La publicación de un video en el que el exviceministro del Interior Carlos Ferro sostiene una conversación de carácter sexual con un policía ha abierto el viejo debate ético sobre las fronteras, cada vez más difusas, entre lo público y los asuntos que pertenecen a la esfera de lo privado.

¿Qué es lo que hace que algo íntimo se someta al escrutinio de la sociedad? Para Javier Darío Restrepo, experto en ética periodística, el derecho a la intimidad es total en el caso de los ciudadanos, no así en el de los funcionarios, pues estos manejan intereses públicos. “Se puede informar sobre la salud de un vicepresidente, pero si tiene una aventura amorosa, ese es un asunto que pertenece únicamente a su intimidad”, advierte Restrepo.
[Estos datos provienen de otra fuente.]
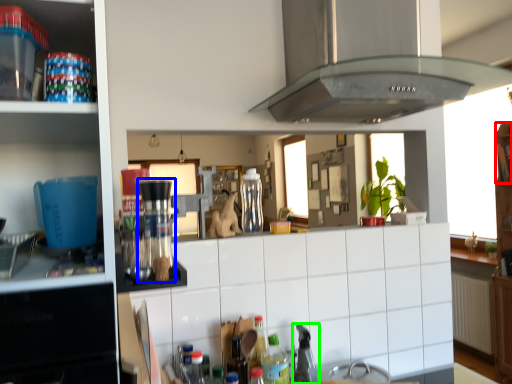 Question: Considering the real-world distances, which object is farthest from shelf (highlighted by a red box)? coffee machine (highlighted by a blue box) or appliance (highlighted by a green box)?

Choices:
 (A) coffee machine
 (B) appliance

Answer: (A) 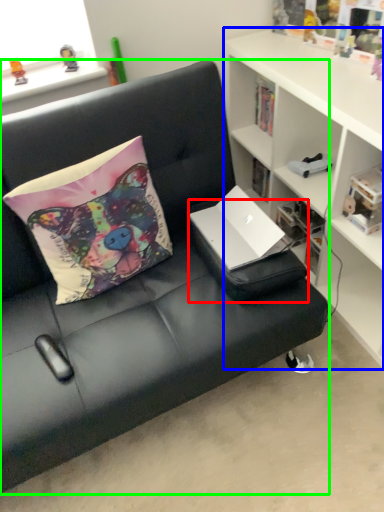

La cuestión en el caso Ferro, en cambio, es determinar si los elementos que revela una investigación periodística constituyen, por sí solos, una evidencia innegable. Y aún así, el criterio periodístico dicta hasta dónde se muestra y desde qué ángulo una información comprometedora y, sobre todo, íntima.

Fuera de contexto, las imágenes que presentó la periodista Vicky Dávila solo describen a dos hombres adultos en actitud erótica. Nada indica que Ferro acose o abuse del capitán Ányelo Palacios ni mucho menos que tenga alguna relación con la llamada ‘comunidad del anillo’, una supuesta red de prostitución masculina que operaría dentro de la Policía y que la emisora La FM venía investigando. Sin embargo, el tema se vuelve más complejo debido a que la Procuraduría le dio carácter de prueba para que sea considerado dentro de la investigación.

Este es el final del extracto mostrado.